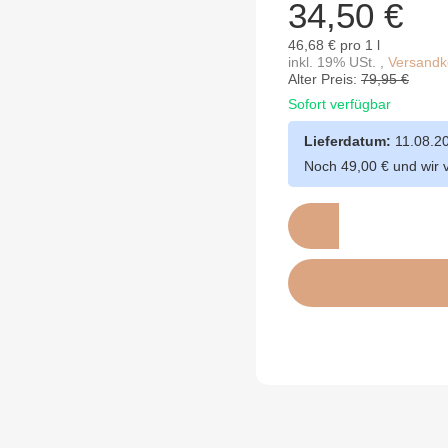
34,50 €
46,68 € pro 1 l
inkl. 19% USt. ,
Versandko
Alter Preis:
79,95 €
Sofort verfügbar
Lieferdatum:
11.08.2
Noch 49,00 € und wir 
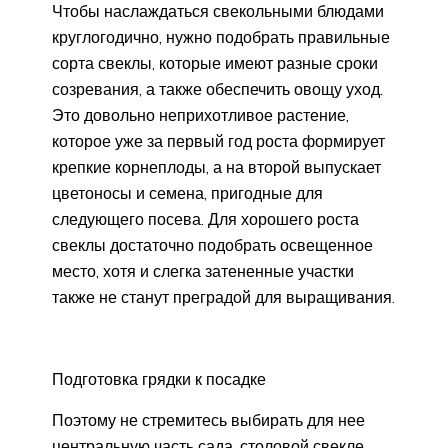
Чтобы наслаждаться свекольными блюдами
круглогодично, нужно подобрать правильные
сорта свеклы, которые имеют разные сроки
созревания, а также обеспечить овощу уход.
Это довольно неприхотливое растение,
которое уже за первый год роста формирует
крепкие корнеплоды, а на второй выпускает
цветоносы и семена, пригодные для
следующего посева. Для хорошего роста
свеклы достаточно подобрать освещенное
место, хотя и слегка затененные участки
также не станут преградой для выращивания.
Подготовка грядки к посадке
Поэтому не стремитесь выбирать для нее
центральную часть сада, столовой свекле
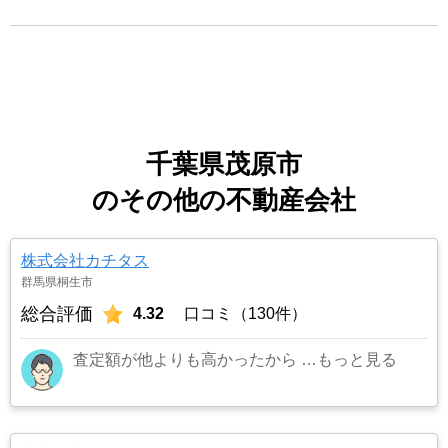
千葉県茂原市
のその他の不動産会社
株式会社カチタス
群馬県桐生市
総合評価
4.32
口コミ（130件）
査定額が他よりも高かったから
…もっと見る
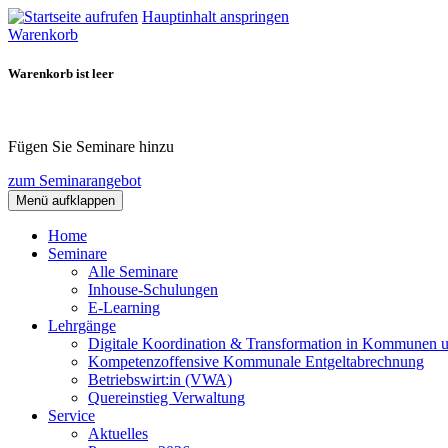
Hauptinhalt anspringen
Warenkorb
Warenkorb ist leer
Fügen Sie Seminare hinzu
zum Seminarangebot
Menü aufklappen
Home
Seminare
Alle Seminare
Inhouse-Schulungen
E-Learning
Lehrgänge
Digitale Koordination & Transformation in Kommunen 
Kompetenzoffensive Kommunale Entgeltabrechnung
Betriebswirt:in (VWA)
Quereinstieg Verwaltung
Service
Aktuelles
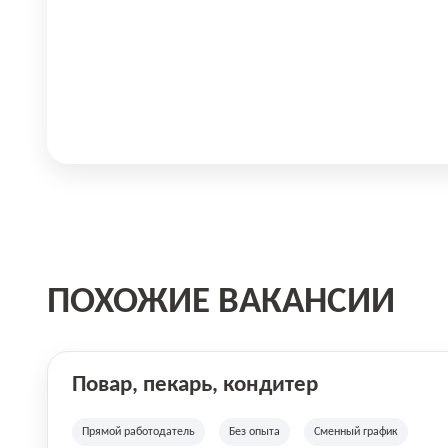
ПОХОЖИЕ ВАКАНСИИ
Повар, пекарь, кондитер
Прямой работодатель
Без опыта
Сменный график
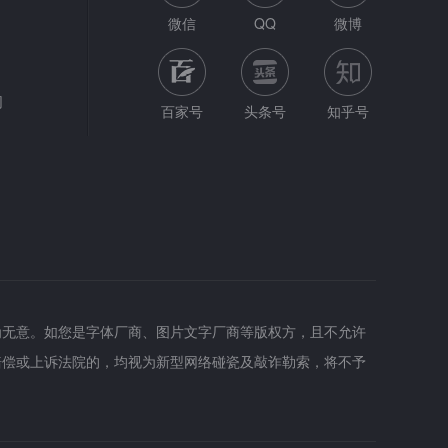
微信
QQ
微博
网
百家号
头条号
知乎号
为无意。如您是字体厂商、图片文字厂商等版权方，且不允许
赔偿或上诉法院的，均视为新型网络碰瓷及敲诈勒索，将不予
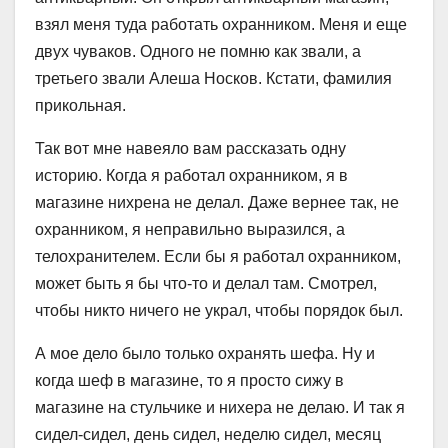
взял меня туда работать охранником. Меня и еще
двух чуваков. Одного не помню как звали, а
третьего звали Алеша Носков. Кстати, фамилия
прикольная.
Так вот мне навеяло вам рассказать одну
историю. Когда я работал охранником, я в
магазине нихрена не делал. Даже вернее так, не
охранником, я неправильно выразился, а
телохранителем. Если бы я работал охранником,
может быть я бы что-то и делал там. Смотрел,
чтобы никто ничего не украл, чтобы порядок был.
А мое дело было только охранять шефа. Ну и
когда шеф в магазине, то я просто сижу в
магазине на стульчике и нихера не делаю. И так я
сидел-сидел, день сидел, неделю сидел, месяц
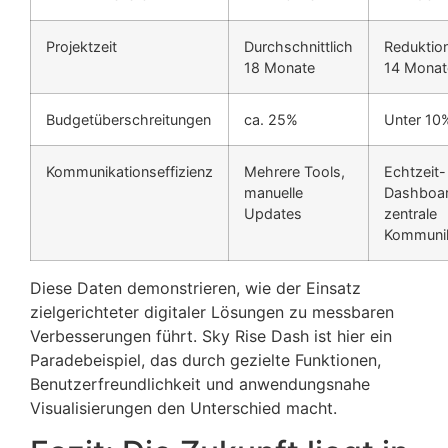
Projektzeit
Durchschnittlich
Reduktion
18 Monate
14 Monat
Budgetüberschreitungen
ca. 25%
Unter 10
Kommunikationseffizienz
Mehrere Tools,
Echtzeit-
manuelle
Dashboar
Updates
zentrale
Kommunik
Diese Daten demonstrieren, wie der Einsatz
zielgerichteter digitaler Lösungen zu messbaren
Verbesserungen führt. Sky Rise Dash ist hier ein
Paradebeispiel, das durch gezielte Funktionen,
Benutzerfreundlichkeit und anwendungsnahe
Visualisierungen den Unterschied macht.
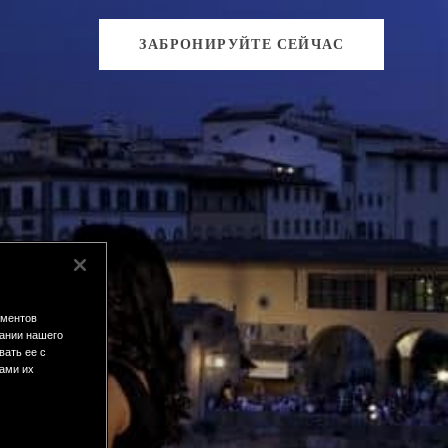
ЗАБРОНИРУЙТЕ СЕЙЧАС
ементов
ании нашего
вать ее с
вами их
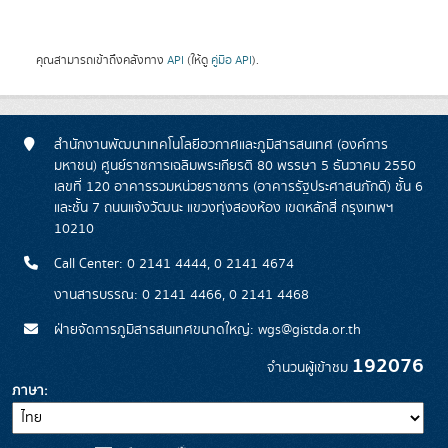
คุณสามารถเข้าถึงคลังทาง
API
(ให้ดู
คู่มือ API
).
สำนักงานพัฒนาเทคโนโลยีอวกาศและภูมิสารสนเทศ (องค์การ
มหาชน) ศูนย์ราชการเฉลิมพระเกียรติ 80 พรรษา 5 ธันวาคม 2550
เลขที่ 120 อาคารรวมหน่วยราชการ (อาคารรัฐประศาสนภักดี) ชั้น 6
และชั้น 7 ถนนแจ้งวัฒนะ แขวงทุ่งสองห้อง เขตหลักสี่ กรุงเทพฯ
10210
Call Center: 0 2141 4444, 0 2141 4674
งานสารบรรณ: 0 2141 4466, 0 2141 4468
ฝ่ายจัดการภูมิสารสนเทศขนาดใหญ่: wgs@gistda.or.th
192076
จำนวนผู้เข้าชม
ภาษา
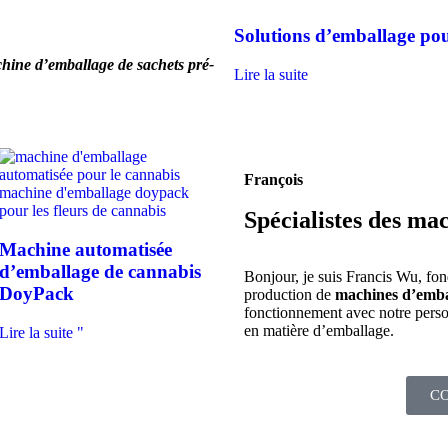
s formulaires
Solutions d’emballage pour
chine d’emballage de sachets pré-
Lire la suite
François
Spécialistes des ma
Machine automatisée
d’emballage de cannabis
Bonjour, je suis Francis Wu, fon
DoyPack
production de
machines d’emba
fonctionnement avec notre pers
en matière d’emballage.
Lire la suite "
C
de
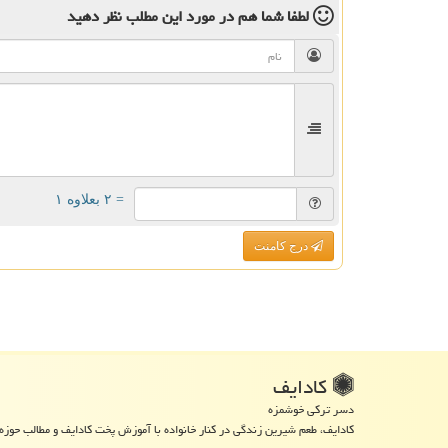
لطفا شما هم
در مورد این مطلب
نظر دهید
= ۲ بعلاوه ۱
درج کامنت
كادایف
دسر ترکی خوشمزه
کادایف، طعم شیرین زندگی در کنار خانواده با آموزش پخت کادایف و مطالب حوزه 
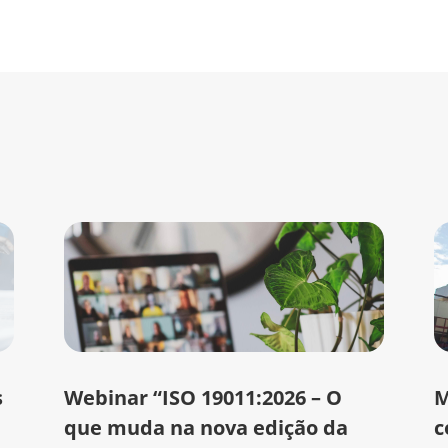
s
Webinar “ISO 19011:2026 – O
M
que muda na nova edição da
c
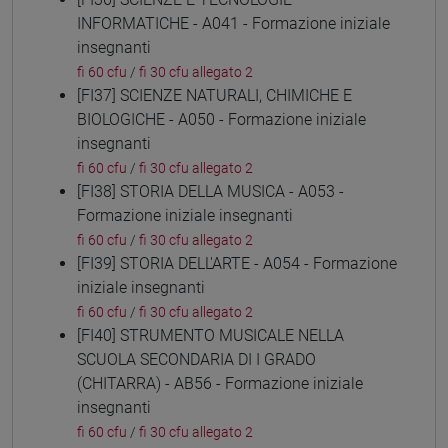
INFORMATICHE - A041 - Formazione iniziale
insegnanti
fi 60 cfu
/
fi 30 cfu allegato 2
[FI37] SCIENZE NATURALI, CHIMICHE E
BIOLOGICHE - A050 - Formazione iniziale
insegnanti
fi 60 cfu
/
fi 30 cfu allegato 2
[FI38] STORIA DELLA MUSICA - A053 -
Formazione iniziale insegnanti
fi 60 cfu
/
fi 30 cfu allegato 2
[FI39] STORIA DELL'ARTE - A054 - Formazione
iniziale insegnanti
fi 60 cfu
/
fi 30 cfu allegato 2
[FI40] STRUMENTO MUSICALE NELLA
SCUOLA SECONDARIA DI I GRADO
(CHITARRA) - AB56 - Formazione iniziale
insegnanti
fi 60 cfu
/
fi 30 cfu allegato 2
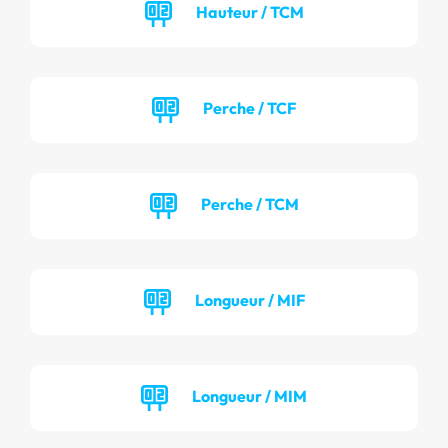
Hauteur / TCM
Perche / TCF
Perche / TCM
Longueur / MIF
Longueur / MIM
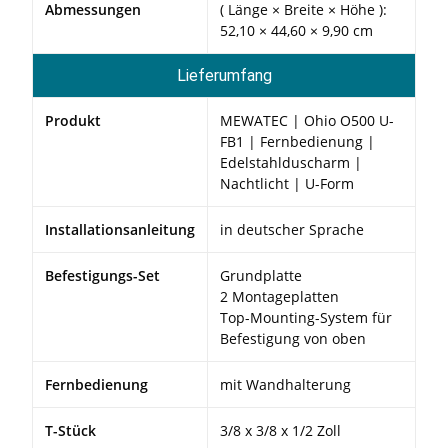
Abmessungen
( Länge × Breite × Höhe ):
52,10 × 44,60 × 9,90 cm
Lieferumfang
Produkt
MEWATEC | Ohio O500 U-
FB1 | Fernbedienung |
Edelstahlduscharm |
Nachtlicht | U-Form
Installationsanleitung
in deutscher Sprache
Befestigungs-Set
Grundplatte
2 Montageplatten
Top-Mounting-System für
Befestigung von oben
Fernbedienung
mit Wandhalterung
T-Stück
3/8 x 3/8 x 1/2 Zoll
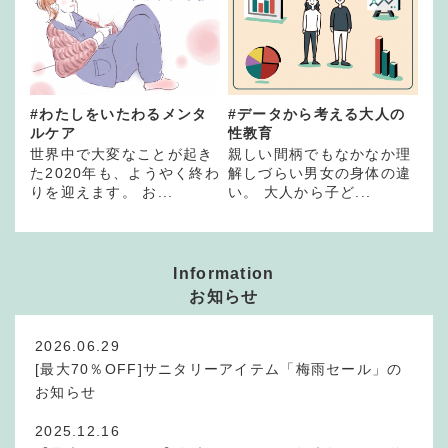
#わたしをいたわるメンタ
#データから考える大人の
ルケア
性教育
世界中で大変なことが起き
親しい間柄でもなかなか理
た2020年も、ようやく終わ
解しづらい男女の身体の違
りを迎えます。 お...
い。 大人から子ど...
Information
お知らせ
2026.06.29
[最大70％OFF]サニタリーアイテム「梅雨セール」の
お知らせ
2025.12.16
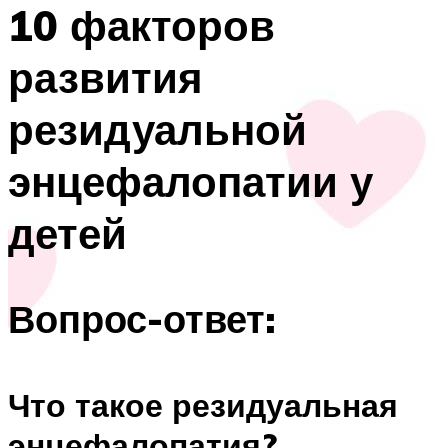
10 факторов
развития
резидуальной
энцефалопатии у
детей
Вопрос-ответ:
Что такое резидуальная
энцефалопатия?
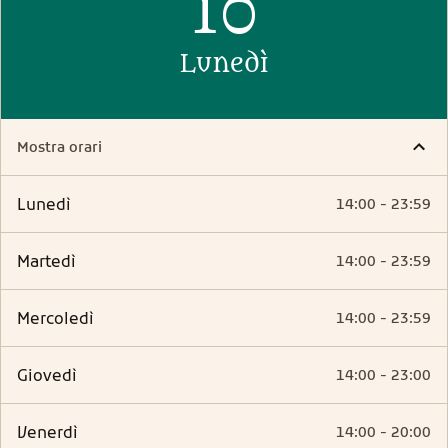
10
lunedì
Mostra orari
lunedì
14:00 - 23:59
martedì
14:00 - 23:59
mercoledì
14:00 - 23:59
giovedì
14:00 - 23:00
venerdì
14:00 - 20:00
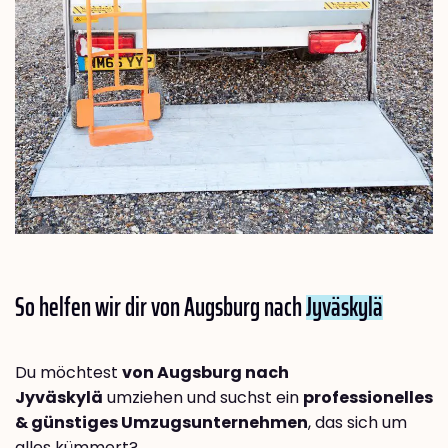
So helfen wir dir von Augsburg nach
Jyväskylä
Du möchtest
von Augsburg nach
Jyväskylä
umziehen und suchst ein
professionelles
& günstiges Umzugsunternehmen
, das sich um
alles kümmert?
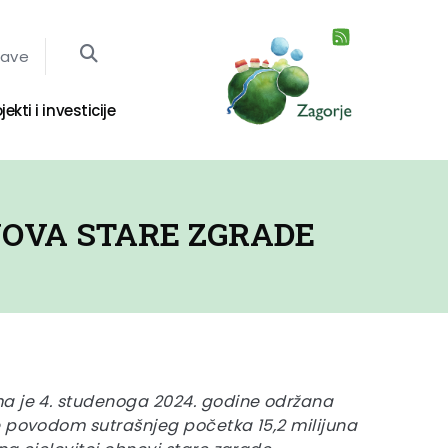
jave
jekti i investicije
NOVA STARE ZGRADE
a je 4. studenoga 2024. godine održana
e povodom sutrašnjeg početka 15,2 milijuna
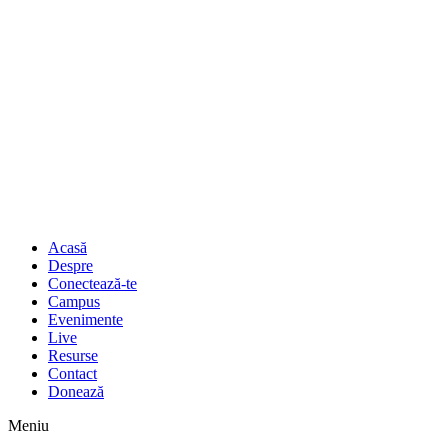
Acasă
Despre
Conectează-te
Campus
Evenimente
Live
Resurse
Contact
Donează
Meniu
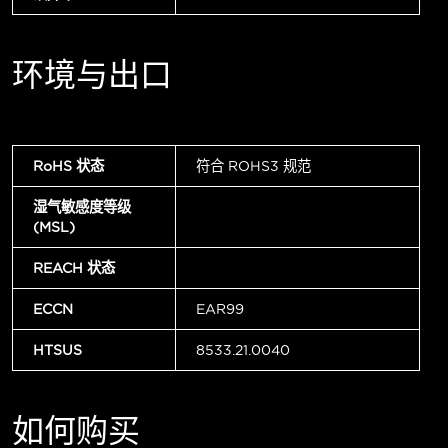
环境与出口
RoHS 状态
符合 ROHS3 规范
湿气敏感度等级
(MSL)
REACH 状态
ECCN
EAR99
HTSUS
8533.21.0040
如何购买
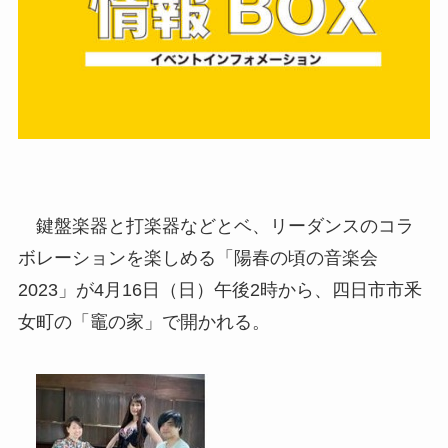
鍵盤楽器と打楽器などとベ、リーダンスのコラ
ボレーションを楽しめる「陽春の頃の音楽会
2023」が4月16日（日）午後2時から、四日市市釆
女町の「竈の家」で開かれる。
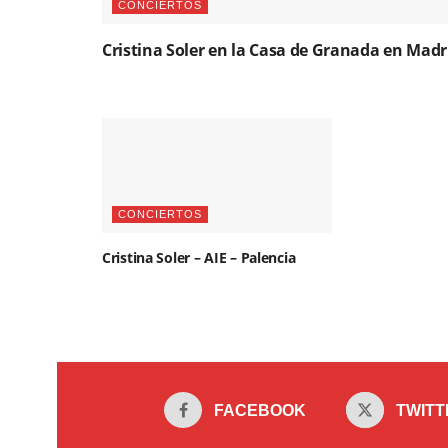
CONCIERTOS
Cristina Soler en la Casa de Granada en Madr
CONCIERTOS
Cristina Soler – AIE – Palencia
FACEBOOK
TWITT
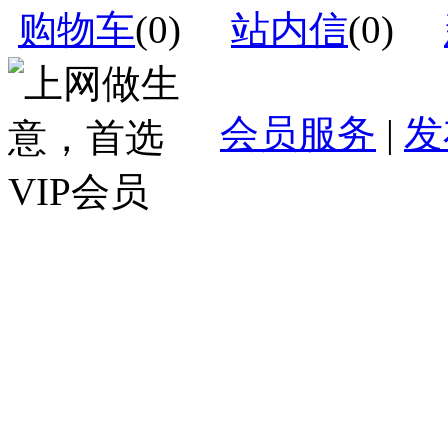
购物车
(
0
)
站内信
(
0
)
会员服务
|
发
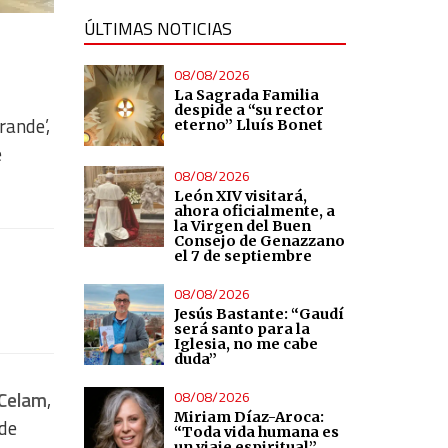
ÚLTIMAS NOTICIAS
08/08/2026
La Sagrada Familia
despide a “su rector
rande’,
eterno” Lluís Bonet
e
08/08/2026
León XIV visitará,
ahora oficialmente, a
la Virgen del Buen
Consejo de Genazzano
el 7 de septiembre
08/08/2026
Jesús Bastante: “Gaudí
será santo para la
Iglesia, no me cabe
duda”
08/08/2026
 Celam
,
Miriam Díaz-Aroca:
 de
“Toda vida humana es
un viaje espiritual”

■ **WHAT THE TASK ASKS**: Only the number is wanted: how many lines in the data include the string "роста"?

■ **OUTPUT FOR THIS EXERCISE**: 2